Assignment 1 for the Data Management and Business Intelligence Course of AUEB's MSc in Business Analytics.
Ministry of health wants to build a database for the analysis of medical prescriptions. A prescription is described by a unique id, the date and time of the prescription and a quantity (for the drug prescribed). A prescription is ordered by a doctor, who has a unique id, name and specialization. A doctor works in an area. An area has a unique id. a name and a mean income. A prescription is ordered for a patient, who is described by his/her SSN, a name, his/her phone number, date of birth and gender. Finally, a prescription is for a single drug. A drug has a unique id, a name, a description and a price (the price of a single unit).
(10%)
Use the Entity-Relationship Diagram (ERD) to model entities, relationships, attributes, cardinalities, and all necessary constraints. Use any tool you want to draw the ERD.
(10%)
Create the relational schema in MySQL/SQLServer and insert a few records into the tables to test your queries below. You will have to hand in the CREATE TABLE statements.
(60%)
Write SQL code and test it to your data for the following queries:
a. Show the SSN and the name of male patients older than 30 years old that had at least one prescription ordered for them in 2021
b. Show the SSN of female patients who had prescriptions ordered for them in 2021 for a total amount more than 1000€.

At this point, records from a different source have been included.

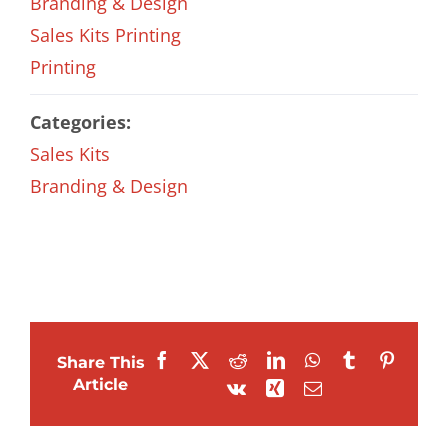
Branding & Design
Sales Kits Printing
Printing
Categories:
Sales Kits
Branding & Design
Facebook
X
Reddit
LinkedIn
WhatsApp
Tumblr
Pintere
Share This
Article
Vk
Xing
Email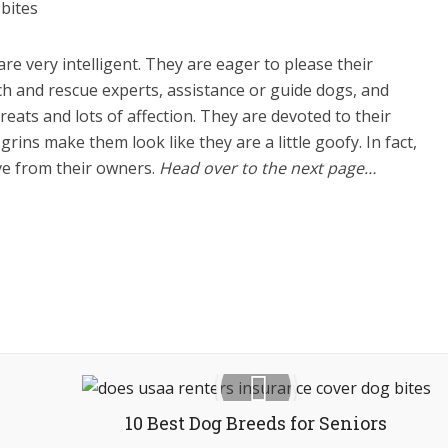
re very intelligent. They are eager to please their
ch and rescue experts, assistance or guide dogs, and
ats and lots of affection. They are devoted to their
ins make them look like they are a little goofy. In fact,
ove from their owners.
Head over to the next page…
10 Best Dog Breeds for Seniors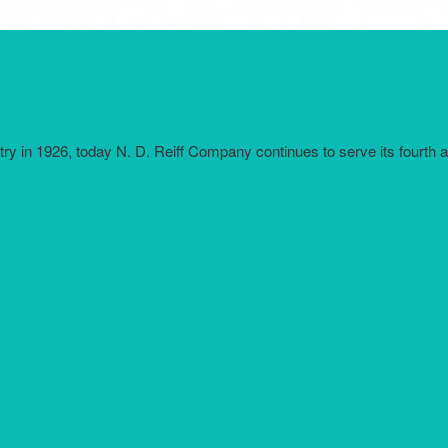
try in 1926, today N. D. Reiff Company continues to serve its fourth 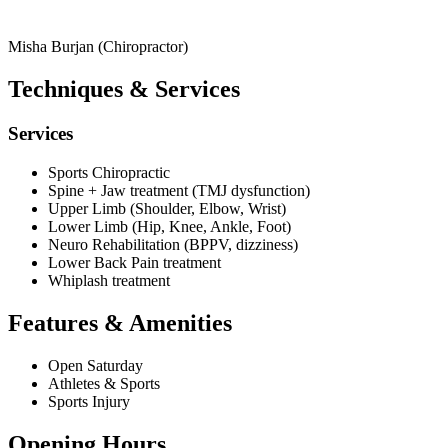
Misha Burjan (Chiropractor)
Techniques & Services
Services
Sports Chiropractic
Spine + Jaw treatment (TMJ dysfunction)
Upper Limb (Shoulder, Elbow, Wrist)
Lower Limb (Hip, Knee, Ankle, Foot)
Neuro Rehabilitation (BPPV, dizziness)
Lower Back Pain treatment
Whiplash treatment
Features & Amenities
Open Saturday
Athletes & Sports
Sports Injury
Opening Hours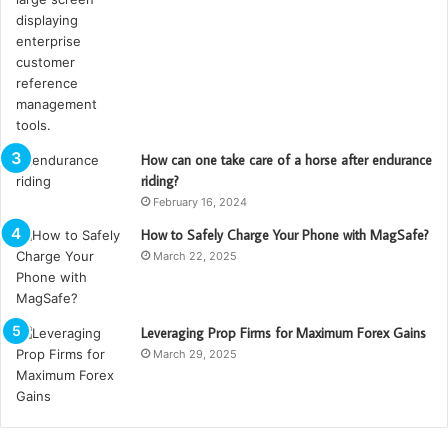
How can one take care of a horse after endurance
riding?
February 16, 2024
How to Safely Charge Your Phone with MagSafe?
March 22, 2025
Leveraging Prop Firms for Maximum Forex Gains
March 29, 2025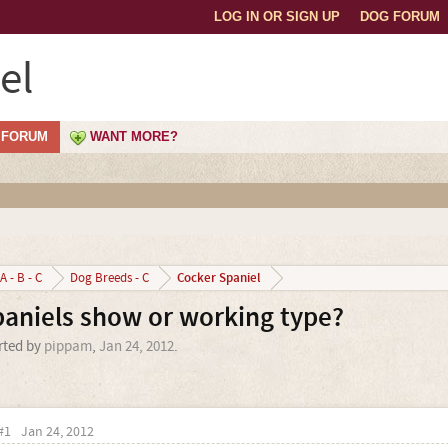
LOG IN OR SIGN UP
DOG FORUM
el
FORUM
WANT MORE?
Cocker Spaniel
A - B - C
Dog Breeds - C
paniels show or working type?
arted by
pippam
,
Jan 24, 2012
.
#1
Jan 24, 2012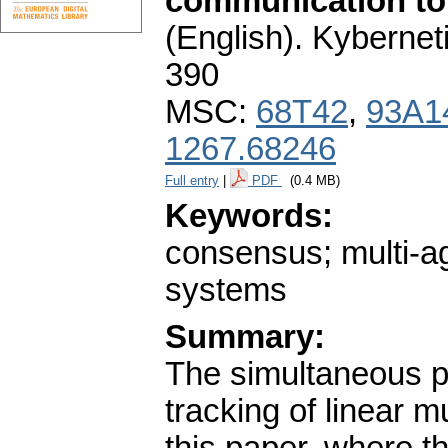
communication to
(English).
Kybernet
390
MSC:
68T42
,
93A1
1267.68246
Full entry
|
PDF
(0.4 MB)
Keywords:
consensus; multi-ag
systems
Summary:
The simultaneous p
tracking of linear m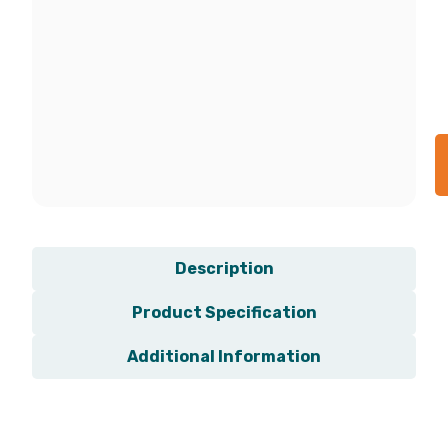
Description
Product Specification
Additional Information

c. For each area, show the area’s id, the area’s name and the total amount of drugs prescribed by doctors working in that area
d. For each drug id and for each month of 2021, show the total amount of prescriptions
e. Show for each doctor that lives in an area of mean income between 20.000 and 30.000, the doctor’s id, doctor’s name and his/her total amount of prescriptions.
f. For each doctor’s specialization, show the specialization and the total number of prescriptions ordered by doctors of that specialization in 2021.
g. For each drug id, show the percentage change in the total amount of prescriptions for that drug in 2021 vs. 2020.
h. For each drug id and for prescriptions of 2021, show the total amount of the drug’s prescriptions ordered for male customers (2nd column), and the total amount of the drug’s prescriptions ordered for female customers (2nd column).
(20%)
Using the programming language of your choice (Python/R), write a program that connects to the database and then prints out a line for each prescription with the following information: the id, date and time of the prescription, the name and phone number of the patient, the name and specialization of the doctor who ordered the prescription, and the name of the drug, its unit price and the quantity of the prescription.